- Founded: 1981
- Founder: Mötley Crüe
- Defunct: 1986
- Status: Inactive
- Distributor(s): Greenworld Distribution
- Genre: Hard rock; heavy metal; glam metal;
- Country of origin: United States
- Location: Los Angeles, California

= Leathür Records =

Record label of American rock band Mötley Crüe

Leathür Records was American glam metal band Mötley Crüe's original record label that was also owned by their original manager Allan Coffman. Leathür's only releases were the band's 1981 debut studio album Too Fast for Love and their debut single, "Stick to Your Guns".

Leathür Records was manufactured and distributed by Greenworld Distribution of Torrance, California in what is referred to as a "pressing & distribution" (p&d) deal. The band retained ownership of the masters while Greenworld maintained the exclusive license to manufacture and distribute the album. Greenworld subsequently renamed the division that was supporting the Mötley Crüe project as Enigma Records and it is considered the first official Enigma Records release.

Mötley Crüe was then picked up by Elektra Records and the record was ordered to be re-mixed for re-release.
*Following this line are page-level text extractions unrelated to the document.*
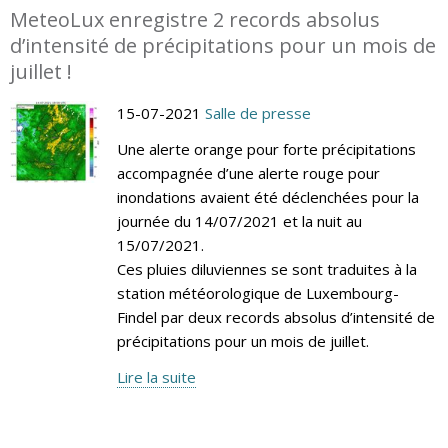
MeteoLux enregistre 2 records absolus
d’intensité de précipitations pour un mois de
juillet !
15-07-2021
Salle de presse
Une alerte orange pour forte précipitations
accompagnée d’une alerte rouge pour
inondations avaient été déclenchées pour la
journée du 14/07/2021 et la nuit au
15/07/2021.
Ces pluies diluviennes se sont traduites à la
station météorologique de Luxembourg-
Findel par deux records absolus d’intensité de
précipitations pour un mois de juillet.
Lire la suite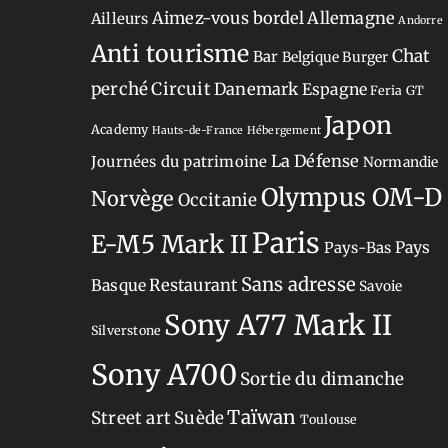
Aimez-vous bordel
Allemagne
Ailleurs
Andorre
Anti tourisme
Chat
Bar
Belgique
Burger
perché
Circuit
Danemark
Espagne
Feria
GT
Japon
Academy
Hauts-de-France
Hébergement
La Défense
Journées du patrimoine
Normandie
Olympus OM-D
Norvège
Occitanie
Paris
E-M5 Mark II
Pays-Bas
Pays
Sans adresse
Restaurant
Basque
Savoie
Sony A77 Mark II
Silverstone
Sony A700
Sortie du dimanche
Taïwan
Street art
Suède
Toulouse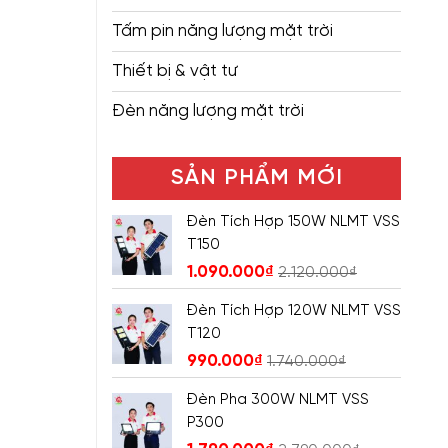
Tấm pin năng lượng mặt trời
Thiết bị & vật tư
Đèn năng lượng mặt trời
SẢN PHẨM MỚI
Đèn Tích Hợp 150W NLMT VSS
T150
1.090.000
₫
2.120.000
₫
Đèn Tích Hợp 120W NLMT VSS
T120
990.000
₫
1.740.000
₫
Đèn Pha 300W NLMT VSS
P300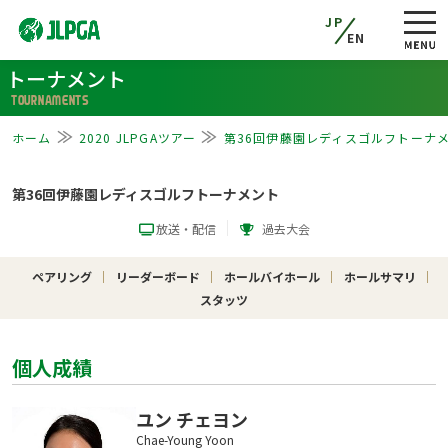
JP
EN
トーナメント
TOURNAMENTS
ホーム
2020 JLPGAツアー
第36回伊藤園レディスゴルフトーナ
第36回伊藤園レディスゴルフトーナメント
放送・配信
過去大会
ペアリング
リーダーボード
ホールバイホール
ホールサマリ
スタッツ
個人成績
ユン チェヨン
Chae-Young Yoon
The Canadian WEA release of the album in June 1982 featured the original Leathür mixes and not the Elektra re-mixes by Roy Thomas Baker released elsewhere.

The band parted ways with Elektra in 1997 and founded Mötley Records, which is distributed by Better Noise Music. The label released all their classic albums before New Tattoo. The entire catalog is now owned by BMG Rights Management.